Pero es muy curioso que las supuestas verdades eternas, las verdades definitivas de última instancia, etc., se nos propongan las más de las veces precisamente en este terreno. En realidad, sólo proclama verdades eternas como el que dos y dos son cuatro, el que los pájaros tienen pico u otras afirmaciones semejantes, aquel que procede con la intención de basarse en la existencia de verdades eternas en general para inferir que también en el terreno de la historia humana hay verdades eternas, una moral eterna, una justicia eterna, etc., las cuales aspiran a una validez y un alcance análogos a los de las nociones y aplicaciones de la matemática. En este caso podemos esperar con toda seguridad que dicho amigo de la humanidad va a aprovechar la primera ocasión para declararnos que todos los anteriores fabricantes de verdades eternas fueron más o menos asnos y charlatanes, estuvieron todos presos en el error y fracasaron completamente; tras de lo cual considerará que la existencia del error de aquéllos y de su falibilidad es una ley natural y prueba de la existencia de la verdad y el acierto en él; él, el profeta último, trae la verdad definitiva de última instancia, la moral eterna, la justicia eterna, ya lista y terminada en su mochila. Todo esto ha ocurrido tantos centenares y miles de veces que hay que asombrarse de que haya hombres lo suficientemente crédulos para creer eso no ya de otros, sino de sí mismos. Pese a lo cual estamos ahora al menos en presencia de un tal profeta, sumido en cólera altamente moral, según vieja costumbre, cuando otras gentes se niegan a admitir que algún individuo sea capaz de suministrar la verdad definitiva de última instancia. Esa negación, incluso la mera duda, es, según él, un estado de debilidad, grosera confusión, nulidad, skepsis corrosiva peor que el mero nihilismo, confuso caos y otras tantas cosas amables más. Como en todos los profetas, tampoco aquí se procede por investigación crítico-científica para alcanzar el juicio, sino que se condena sin más con truenos morales.

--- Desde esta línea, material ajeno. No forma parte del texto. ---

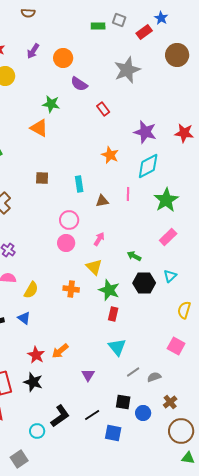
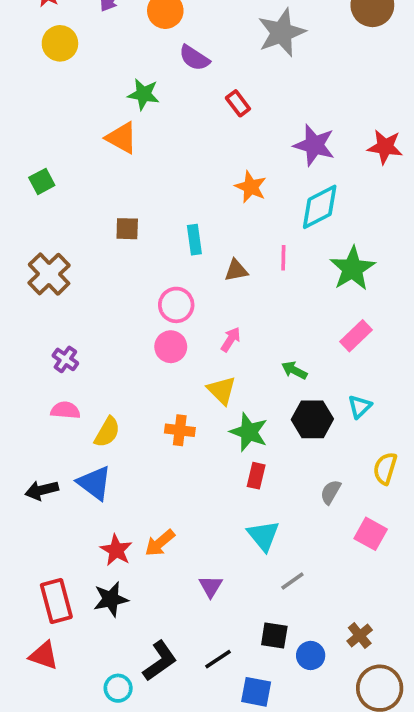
blue triangle: (24, 318) -> (94, 483), size x1.5
gray semicircle: (154, 377) -> (331, 492), moved, turned -40
black star: (33, 382) -> (111, 599), turned -30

Habríamos podido añadir a las ciencias citadas antes las que investigan las leyes del pensamiento humano, es decir, la lógica y la dialéctica. Pero tampoco en ellas es mejor la situación de las verdades eternas. El señor Dühring declara que la dialéctica propiamente dicha es un contrasentido, y los muchos libros que sobre lógica se han escrito y siguen escribiéndose prueban suficientemente que también en esto las verdades definitivas de última instancia crecen mucho más dispersas de lo que algunos creen.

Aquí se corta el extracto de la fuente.